DataFrame Learning Summary in Spark SQL

Source: Internet
Author: User

Dataframe more information about the structure of the data. is the schema.

The RDD is a collection of distributed Java objects. Dataframe is a collection of distributed row objects.

DataFrame provides detailed structural information that allows Sparksql to know clearly what columns are contained in the dataset, and what are the names and types of the columns?
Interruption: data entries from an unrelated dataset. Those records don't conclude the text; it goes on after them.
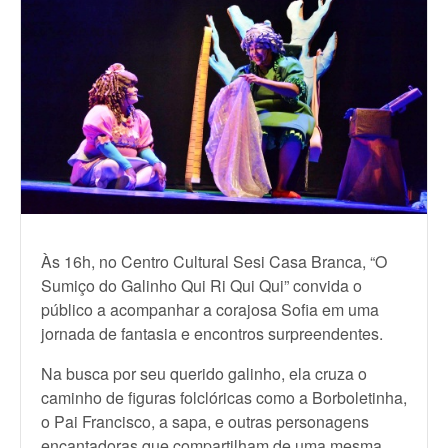
Às 16h, no Centro Cultural Sesi Casa Branca, “O
Sumiço do Galinho Qui Ri Qui Qui” convida o
público a acompanhar a corajosa Sofia em uma
jornada de fantasia e encontros surpreendentes.
Na busca por seu querido galinho, ela cruza o
caminho de figuras folclóricas como a Borboletinha,
o Pai Francisco, a sapa, e outras personagens
encantadoras que compartilham de uma mesma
The RDD is a collection of distributed Java objects. Dataframe is a collection of distributed row objects. Dataframe In addition to providing a

Beyond the more-than-rdd operators, the more important feature is improved execution efficiency, reduced data reads, and optimization of execution plans, such as

Filter push, cut, etc.

Improve execution efficiency

The RDD API is functional and emphasizes immutability, preferring to create new objects rather than modifying old objects in most scenarios. This feature, while

Brings clean and tidy APIs, but also makes spark applications prone to creating a large number of temporary objects at run time, which puts pressure on the GC. In

Based on the existing RDD API, we can, of course, use the Mappartitions method to overload the creation of data within a single shard of the RDD

The cost of object allocation and GC is reduced by reusing mutable objects, but this sacrifices the readability of the code and requires the developer to

Run-time mechanism has a certain understanding, high threshold. Spark SQL, on the other hand, has been as heavy as possible within the framework

With an object, this will break the invariance internally, but it will also revert to immutable data when the data is returned to the user. Philip

Developed with the DataFrame API, these optimizations can be enjoyed for free.

Reduce data read

The quickest way to analyze big data is to ignore it. "Ignore" here is not a blind eye, but based on the query conditions

When the pruning.

The partitioning pruning mentioned above for the partitioning table is one of them--when the query's filter condition involves partitioning columns, we can root

Reduce IO by cutting out the partition directory that definitely does not contain the target data, according to the query criteria.

For some "smart" data formats, Spark SQL can also be pruned based on the statistics that are included with the data file. Simple to

In this type of data format, the data is stored in segments, with each piece of data with the maximum, minimum, and number of null values, and some basic

Statistical information. When a data segment of a statistic table name does not include the target data that meets the query criteria, the data segment can be directly

Skip (for example, the maximum value for a segment of an integer column is 100, and the query condition requires a > 200).

In addition, Spark SQL can take advantage of the rcfile, ORC, parquet, and other columnstore formats to scan only what the query really covers

column, ignoring the data for the remaining columns.

A dataset can be considered a special case of dataframe, the main difference being that each record in a dataset stores a strongly typed value without

is a row. Therefore, it has the following three characteristics:

Datasets can check for types at compile time

and an object-oriented programming interface.


Dataframe is a sparksql-oriented interface.

Dataframe and datasets can be converted to each other.

Df.as[elementtype] So you can convert dataframe into a dataset,

DS.TODF () can then convert the dataset to Dataframe.


This article is from the "Star Moon Love" blog, please be sure to keep this source http://xuegodxingyue.blog.51cto.com/5989753/1964917

DataFrame Learning Summary in Spark SQL

Contact Us

The content source of this page is from Internet, which doesn't represent Alibaba Cloud's opinion; products and services mentioned on that page don't have any relationship with Alibaba Cloud. If the content of the page makes you feel confusing, please write us an email, we will handle the problem within 5 days after receiving your email.

If you find any instances of plagiarism from the community, please send an email to: info-contact@alibabacloud.com and provide relevant evidence. A staff member will contact you within 5 working days.

A Free Trial That Lets You Build Big!

Start building with 50+ products and up to 12 months usage for Elastic Compute Service

  • Sales Support

    1 on 1 presale consultation

  • After-Sales Support

    24/7 Technical Support 6 Free Tickets per Quarter Faster Response

  • Alibaba Cloud offers highly flexible support services tailored to meet your exact needs.